Task objective:
Print every one of the records verbatim, omitting nothing.

Records for the exercise:
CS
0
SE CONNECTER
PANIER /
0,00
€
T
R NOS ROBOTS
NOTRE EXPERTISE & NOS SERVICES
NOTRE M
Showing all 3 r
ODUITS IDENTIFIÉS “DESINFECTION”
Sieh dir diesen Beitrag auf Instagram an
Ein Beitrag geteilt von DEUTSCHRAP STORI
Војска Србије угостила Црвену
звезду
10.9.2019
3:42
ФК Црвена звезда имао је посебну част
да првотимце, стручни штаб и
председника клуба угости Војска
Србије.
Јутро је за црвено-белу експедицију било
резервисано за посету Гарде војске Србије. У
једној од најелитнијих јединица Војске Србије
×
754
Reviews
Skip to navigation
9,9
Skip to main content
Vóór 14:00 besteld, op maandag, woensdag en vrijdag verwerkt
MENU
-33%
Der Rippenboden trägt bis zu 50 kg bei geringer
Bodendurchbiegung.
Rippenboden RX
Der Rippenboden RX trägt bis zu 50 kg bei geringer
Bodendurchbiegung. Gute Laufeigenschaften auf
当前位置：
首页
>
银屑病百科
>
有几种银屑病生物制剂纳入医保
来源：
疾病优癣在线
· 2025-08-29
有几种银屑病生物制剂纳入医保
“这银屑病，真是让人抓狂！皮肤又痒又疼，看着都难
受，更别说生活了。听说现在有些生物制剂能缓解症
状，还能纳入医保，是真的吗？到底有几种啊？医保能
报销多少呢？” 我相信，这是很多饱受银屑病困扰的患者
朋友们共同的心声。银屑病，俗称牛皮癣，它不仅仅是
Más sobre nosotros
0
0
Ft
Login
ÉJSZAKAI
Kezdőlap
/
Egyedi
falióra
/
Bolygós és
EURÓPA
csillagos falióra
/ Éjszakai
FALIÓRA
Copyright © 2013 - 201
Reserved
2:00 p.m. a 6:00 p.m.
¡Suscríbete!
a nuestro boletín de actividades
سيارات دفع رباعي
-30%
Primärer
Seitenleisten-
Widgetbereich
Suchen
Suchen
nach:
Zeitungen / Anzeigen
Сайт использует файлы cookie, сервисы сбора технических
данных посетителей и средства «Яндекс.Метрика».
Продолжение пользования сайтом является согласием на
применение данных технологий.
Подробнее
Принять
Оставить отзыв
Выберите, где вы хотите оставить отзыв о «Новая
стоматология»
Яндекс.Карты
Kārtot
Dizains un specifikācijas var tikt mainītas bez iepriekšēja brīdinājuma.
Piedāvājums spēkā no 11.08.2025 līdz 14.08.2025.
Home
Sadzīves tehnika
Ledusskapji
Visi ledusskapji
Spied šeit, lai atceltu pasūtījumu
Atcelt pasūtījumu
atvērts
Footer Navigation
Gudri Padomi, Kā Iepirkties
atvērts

Task solution:
CS
0
SE CONNECTER
PANIER /
0,00
€
T
R NOS ROBOTS
NOTRE EXPERTISE & NOS SERVICES
NOTRE M
Showing all 3 r
ODUITS IDENTIFIÉS “DESINFECTION”
Sieh dir diesen Beitrag auf Instagram an
Ein Beitrag geteilt von DEUTSCHRAP STORI
Војска Србије угостила Црвену
звезду
10.9.2019
3:42
ФК Црвена звезда имао је посебну част
да првотимце, стручни штаб и
председника клуба угости Војска
Србије.
Јутро је за црвено-белу експедицију било
резервисано за посету Гарде војске Србије. У
једној од најелитнијих јединица Војске Србије
×
754
Reviews
Skip to navigation
9,9
Skip to main content
Vóór 14:00 besteld, op maandag, woensdag en vrijdag verwerkt
MENU
-33%
Der Rippenboden trägt bis zu 50 kg bei geringer
Bodendurchbiegung.
Rippenboden RX
Der Rippenboden RX trägt bis zu 50 kg bei geringer
Bodendurchbiegung. Gute Laufeigenschaften auf
当前位置：
首页
>
银屑病百科
>
有几种银屑病生物制剂纳入医保
来源：
疾病优癣在线
· 2025-08-29
有几种银屑病生物制剂纳入医保
“这银屑病，真是让人抓狂！皮肤又痒又疼，看着都难
受，更别说生活了。听说现在有些生物制剂能缓解症
状，还能纳入医保，是真的吗？到底有几种啊？医保能
报销多少呢？” 我相信，这是很多饱受银屑病困扰的患者
朋友们共同的心声。银屑病，俗称牛皮癣，它不仅仅是
Más sobre nosotros
0
0
Ft
Login
ÉJSZAKAI
Kezdőlap
/
Egyedi
falióra
/
Bolygós és
EURÓPA
csillagos falióra
/ Éjszakai
FALIÓRA
Copyright © 2013 - 201
Reserved
2:00 p.m. a 6:00 p.m.
¡Suscríbete!
a nuestro boletín de actividades
سيارات دفع رباعي
-30%
Primärer
Seitenleisten-
Widgetbereich
Suchen
Suchen
nach:
Zeitungen / Anzeigen
Сайт использует файлы cookie, сервисы сбора технических
данных посетителей и средства «Яндекс.Метрика».
Продолжение пользования сайтом является согласием на
применение данных технологий.
Подробнее
Принять
Оставить отзыв
Выберите, где вы хотите оставить отзыв о «Новая
стоматология»
Яндекс.Карты
Kārtot
Dizains un specifikācijas var tikt mainītas bez iepriekšēja brīdinājuma.
Piedāvājums spēkā no 11.08.2025 līdz 14.08.2025.
Home
Sadzīves tehnika
Ledusskapji
Visi ledusskapji
Spied šeit, lai atceltu pasūtījumu
Atcelt pasūtījumu
atvērts
Footer Navigation
Gudri Padomi, Kā Iepirkties
atvērts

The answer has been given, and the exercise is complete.